Над повествованием о печальных судьбах самураев витает вопрос: а стоят ли даже самые высокие идеалы тех жертв, которыми за них приходится платить? В рассказе «Родинка, воскресившая в памяти прошлое» герой берет в жены обезображенную оспой девушку, так как долг обязывает его сдержать обещание, данное родителям невесты задолго до свадьбы. Законы чести торжествуют. Однако автор заключает рассказ словами, в которых сквозит ирония: «Будь эта женщина красавицей, Дзюбэй, скорее всего, разнежился бы, поддавшись на ее чары, но, поскольку он женился на ней потому лишь, что так велел ему долг, все его помыслы устремились к совершенствованию в воинских искусствах… и имя его прославилось в нашем мире».
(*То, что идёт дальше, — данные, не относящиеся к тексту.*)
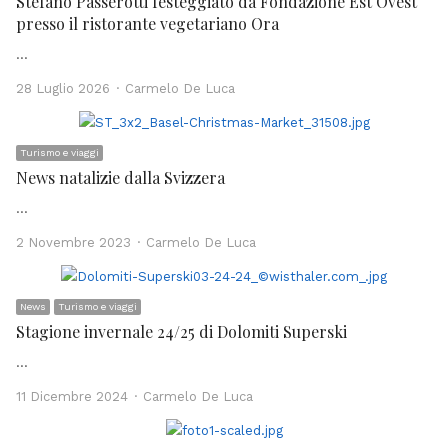
Stefano Passerotti festeggiato da Fondazione Est Ovest
presso il ristorante vegetariano Ora
…
Author
28 Luglio 2026
Carmelo De Luca
Turismo e viaggi
News natalizie dalla Svizzera
…
Author
2 Novembre 2023
Carmelo De Luca
News
Turismo e viaggi
Stagione invernale 24/25 di Dolomiti Superski
…
Author
11 Dicembre 2024
Carmelo De Luca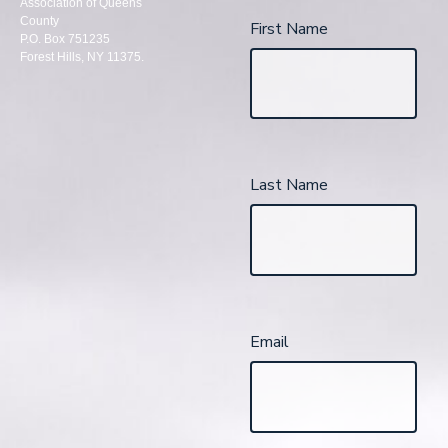
Association of Queens
County
First Name
P.O. Box 751235
Forest Hills, NY 11375.
Last Name
Email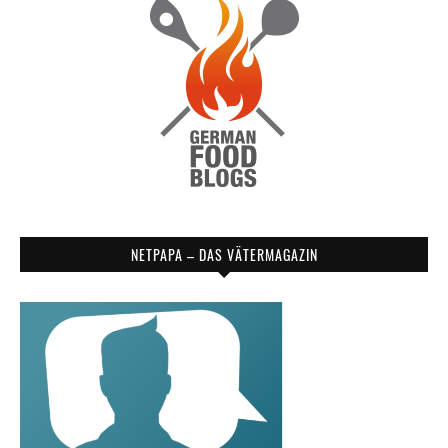
NETPAPA – DAS VÄTERMAGAZIN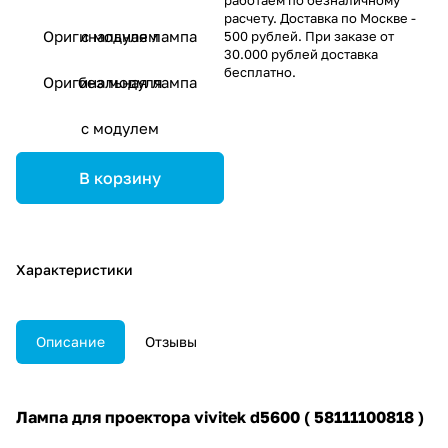
расчету. Доставка по Москве -
Оригинальная лампа
с модулем
500 рублей. При заказе от
30.000 рублей доставка
бесплатно.
Оригинальная лампа
без модуля
с модулем
В корзину
Характеристики
Описание
Отзывы
Лампа для проектора vivitek d5600 ( 58111100818 )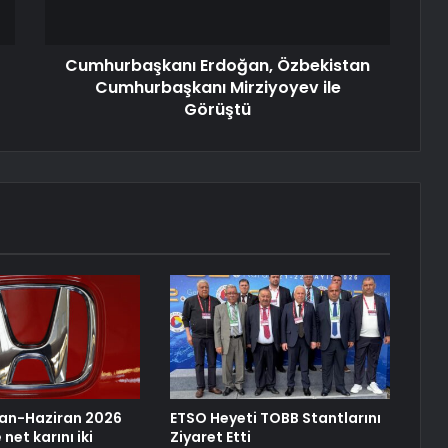
Cumhurbaşkanı Erdoğan, Özbekistan
Cumhurbaşkanı Mirziyoyev ile
Görüştü
san-Haziran 2026
ETSO Heyeti TOBB Stantlarını
net karını iki
Ziyaret Etti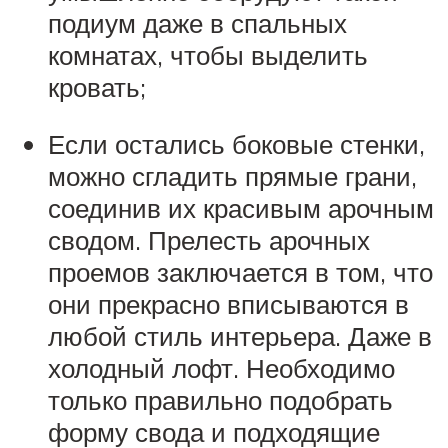
подиум даже в спальных
комнатах, чтобы выделить
кровать;
Если остались боковые стенки,
можно сгладить прямые грани,
соединив их красивым арочным
сводом. Прелесть арочных
проемов заключается в том, что
они прекрасно вписываются в
любой стиль интерьера. Даже в
холодный лофт. Необходимо
только правильно подобрать
форму свода и подходящие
В книгах Сайкаку пафос и ирония не существуют по отдельности, а соседствуют друг с другом. Жизнь, всецело подчиненная сверхличным ценностям, кажется писателю придуманной, слишком уж идеальной. Его занимают не столько человеческие добродетели – о них и так было слишком хорошо известно из литературы прошлого, – сколько слабости, пороки и несовершенства, ведь именно в их зеркале отражается живая, всамделишная жизнь.
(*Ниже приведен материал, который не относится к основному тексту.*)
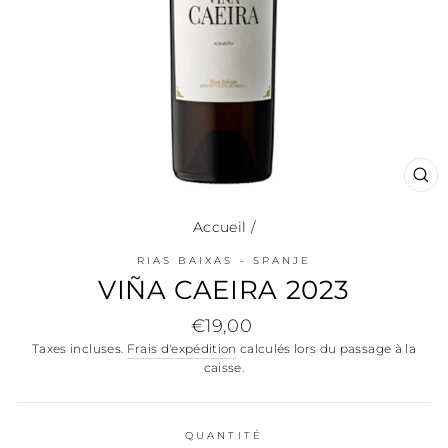
FE
(E
Accueil
/
RIAS BAIXAS - SPANJE
VIÑA CAEIRA 2023
Prix
€19,00
régulier
Taxes incluses.
Frais d'expédition
calculés lors du passage à la
caisse.
QUANTITÉ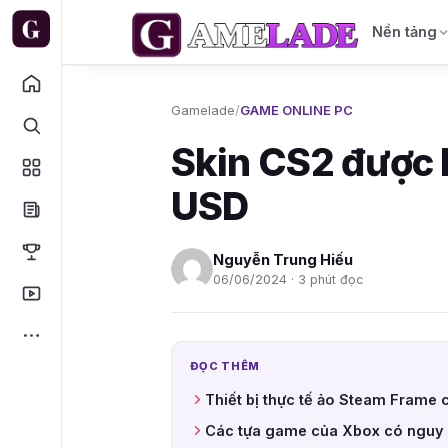
Nền tảng
Gamelade
/
GAME ONLINE PC
Skin CS2 được b
USD
Nguyễn Trung Hiếu
06/06/2024 · 3 phút đọc
ĐỌC THÊM
Thiết bị thực tế ảo Steam Frame 
Các tựa game của Xbox có nguy 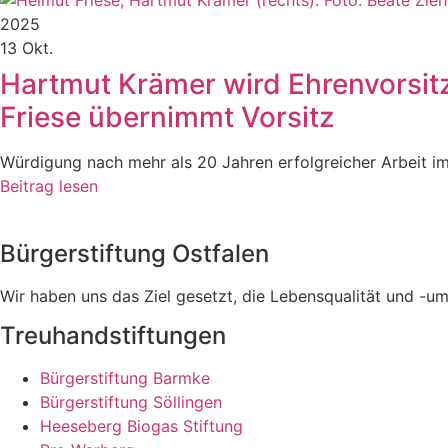
2025
13 Okt.
Hartmut Krämer wird Ehrenvorsit
Friese übernimmt Vorsitz
Würdigung nach mehr als 20 Jahren erfolgreicher Arbeit im
Beitrag lesen
Bürgerstiftung Ostfalen
Wir haben uns das Ziel gesetzt, die Lebensqualität und -
Treuhandstiftungen
Bürgerstiftung Barmke
Bürgerstiftung Söllingen
Heeseberg Biogas Stiftung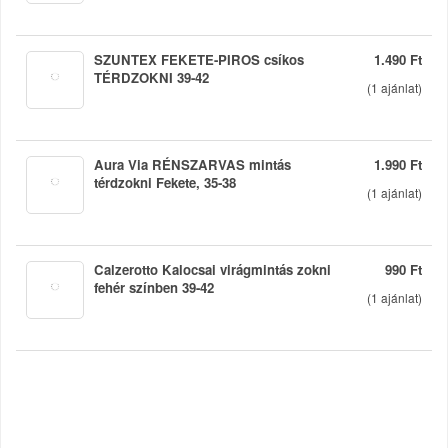
SZUNTEX FEKETE-PIROS csíkos
1.490 Ft
TÉRDZOKNI 39-42
(
1
ajánlat)
Aura Via RÉNSZARVAS mintás
1.990 Ft
térdzokni Fekete, 35-38
(
1
ajánlat)
Calzerotto Kalocsai virágmintás zokni
990 Ft
fehér színben 39-42
(
1
ajánlat)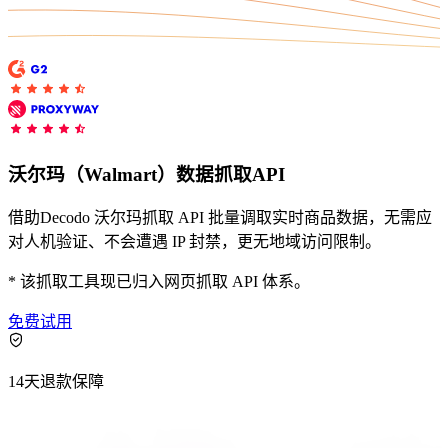
联系我们的高级支持团队，与志同道合的用户互
动，并获取我们团队的最新动态。
沃尔玛（Walmart）数据抓取API
GitHub
借助Decodo 沃尔玛抓取 API 批量调取实时商品数据，无需应
对人机验证、不会遭遇 IP 封禁，更无地域访问限制。
联系我们的高级支持团队，与志同道合的用户互
动，并获取我们团队的最新动态。
* 该抓取工具现已归入网页抓取 API 体系。
GitHub
免费试用
14天退款保障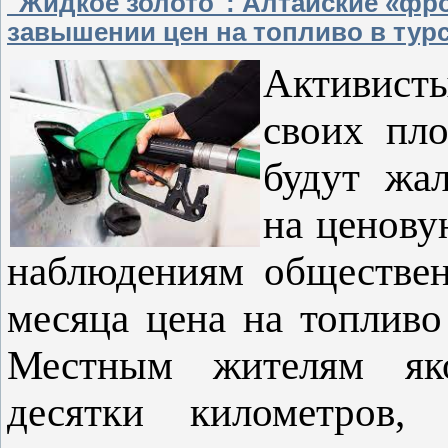
"Жидкое золото": Алтайские «фр
завышении цен на топливо в тур
Активисты
своих пло
будут жа
на ценову
наблюдениям обществен
месяца цена на топлив
Местным жителям яко
десятки километров,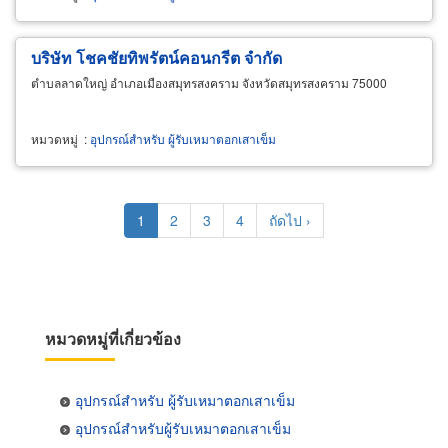
บริษัท โชคชัยทิพรัตน์คอนกรีต จำกัด
ตำบลลาดใหญ่ อำเภอเมืองสมุทรสงคราม จังหวัดสมุทรสงคราม 75000
หมวดหมู่
:
อุปกรณ์สำหรับ ผู้รับเหมาตอกเสาเข็ม
Pagination
Current
1
Page
2
Page
3
Page
4
Next
ถัดไป ›
page
page
หมวดหมู่ที่เกี่ยวข้อง
อุปกรณ์สำหรับ ผู้รับเหมาตอกเสาเข็ม
อุปกรณ์สำหรับผู้รับเหมาตอกเสาเข็ม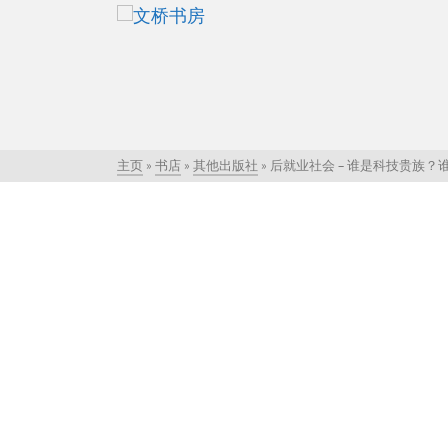
主页
»
书店
»
其他出版社
»
后就业社会 – 谁是科技贵族？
Если Сайкаку требуется нарисовать портрет красавицы, он чаще всего ограничивается беглым традиционным сравнением с «цветущей сакурой» или «стройным кленовым деревцем в осеннем багрянце». Другое дело, когда портретируемая «настолько дурна собою, что не отважится сесть возле зажженной свечи», – тут автор не жалеет красок, смакуя каждую подробность:
«Личико у ней хоть и скуластое, но приятной округлости. Лоб выпуклый, будто нарочно создан для покрывала кацуги. Ноздри, конечно, великоваты, зато дышит она легко и свободно. Волосы, нет спору, редкие, однако и это имеет свою выгоду: не так жарко летом. Талия, что и говорить, полноты изрядной, но ежели поверх платья надеть длинную парадную накидку свободного покроя, никто и не заметит. А то, что пальцы такие толстые да хваткие, даже хорошо – крепче будет держаться за шею повитухи, когда приспеет время рожать». («Разумные советы о том, как вести хозяйство с выгодой»)
Художественный мир Сайкаку живет по законам пародийного снижения. Это своего рода антимир, соприкасаясь с которым вся система принятых в обществе и освященных литературой нравственных правил неизбежно опрокидывается вверх дном, выворачивается наизнанку.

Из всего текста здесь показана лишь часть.